Boni Guy-Roland Kadio
Depuis le 10 février 2015, le RÉFO et d’autres groupes franco-ontariens ont demandé au gouvernement de l’Ontario de mettre sur pied une université unilingue francophone d’ici septembre 2018. L’université idéal offrirait non seulement des programmes et services en français, mais serait aussi gérée « par et pour » les francophones de l’Ontario.
Entre dénégation et nécessité
La création d’une université franco-ontarienne soulève de grands débats non seulement politiques, mais aussi identitaires. Il faut dire que l’administration de l’Université d’Ottawa, le recteur Allan Rock en particulier, a pris position en défaveur d’un tel projet. « N’en déplaise à certains, notre Université a toujours été et demeure au cœur de l’épanouissement des communautés francophones, principalement dans l’est de l’Ontario, mais aussi dans le grand Toronto, à Windsor et bientôt, je l’espère, dans le sud-ouest, grâce à notre projet d’expansion à Woodstock », expliquait l’administration dans sa lettre ouverte, publiée en octobre dernier, avant que ce projet tombe à l’eau.
Ce qui n’est guère l’avis de Alain Dupuis, le directeur général du RÉFO. « Les universités bilingues, malgré leur bonne volonté, démontrent qu’elles ont des lacunes au détriment des francophones », explique-t-il. Celui-ci soulève des exemples, notamment l’insuffisance, voire la pénurie de programmes universitaires en français, le risque évident de foyer d’assimilation, ainsi que la hiérarchie décisionnelle à prédominance anglophone.
Il poursuit en soutenant que dans ces universités, « la vie sociale et culturelle sur le campus a surtout lieu en anglais [et qu’] on ne tient pas compte des besoins culturels spécifiques des étudiants francophones ». Ainsi, une université franco-ontarienne serait nécessaire afin de répondre à leurs besoins et deviendrait un pôle de rayonnement du fait français en Ontario.
Le bilinguisme officiel au cœur du débat
D’après Pierre Anctil, professeur d’histoire de l’U d’O, le projet d’une université franco-ontarienne est « une revendication légitime sur le plan universitaire et politique ». Sur le plan universitaire, il prend le contre-exemple de l’Université d’Ottawa.
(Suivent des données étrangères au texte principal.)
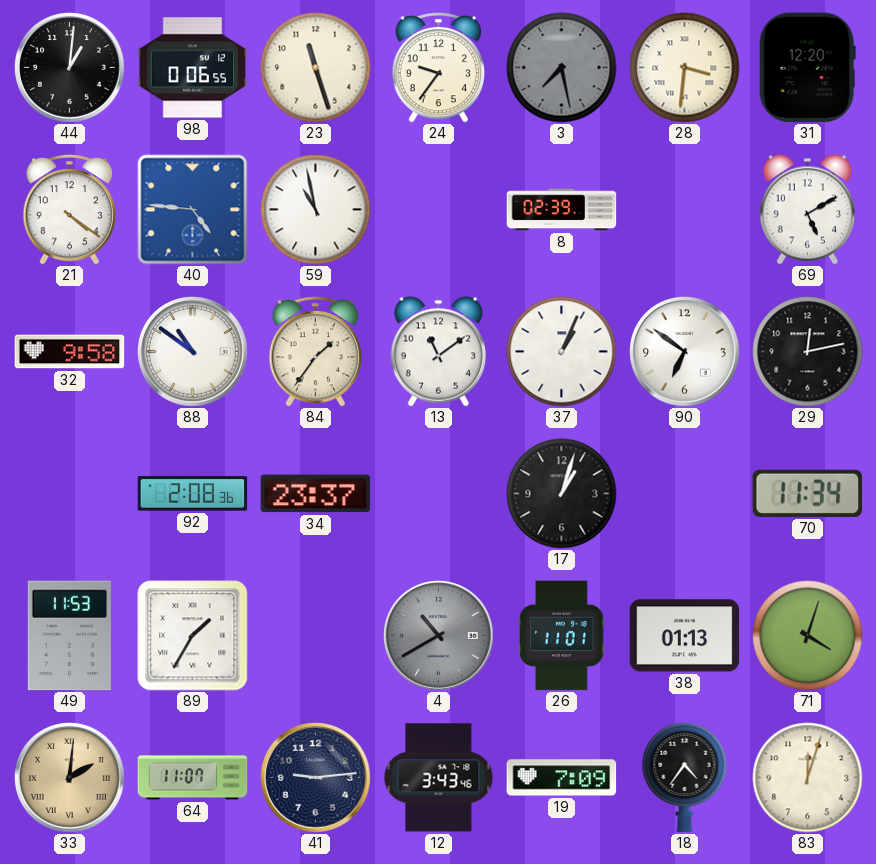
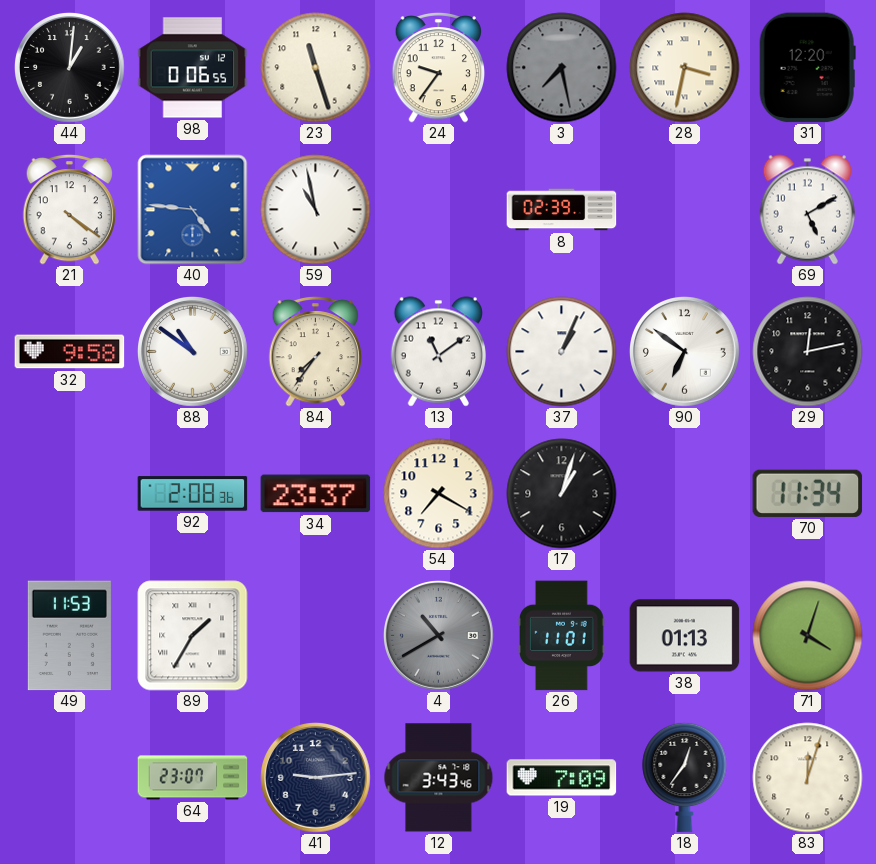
28: 3:31 -> 3:32
84: 1:36 -> 7:36
54: none -> 7:20
33: 2:01 -> none
64: 11:07 -> 23:07
18: 4:36 -> 12:36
Même s’il reconnait que des initiatives sont prises par l’Université pour offrir des services et des programmes dans les deux langues, il déclare tout de même que « l’Université d’Ottawa n’offre pas un milieu de vie francophone puisque deux tiers des étudiants à cette université sur le campus sont anglophones. Il n’y a pas de garanties d’espace libre, de convivialité à dominance francophone. L’U d’O n’est prioritairement pas au service de la communauté franco-ontarienne. »
Sur le plan politique, le professeur croit que le débat controversé sur la nécessité d’une université franco-ontarienne démontre bien la crise du bilinguisme institutionnel. « Les deux langues sont dans une situation d’inégalité dans le contexte du bilinguisme institutionnel. Ce qui est naturel, normal, acquis pour la langue anglaise, ne l’est pas pour la langue française. »
Il renchérit qu’il faudrait permettre la création d’une université à prédominance francophone, comme il en existe certaines au Québec. « Il y a 600 000 anglophones au Québec », souligne M. Anctil. « Ceux-ci ont droit à trois universités anglaises indépendantes. Au Nouveau-Brunswick, les 250 000 Acadiens francophones ont l’Université de Moncton. Au Manitoba, les 50 000 francophones ont l’Université de Saint-Boniface. Pourquoi pas une université franco-ontarienne pour 600 000 francophones en Ontario? »
En attendant d’avoir gain de cause, le RÉFO continue son combat pour cette université francophone en Ontario avec comme toute dernière action, une pétition titrée « Demande d’admission à l’Université franco-ontarienne ».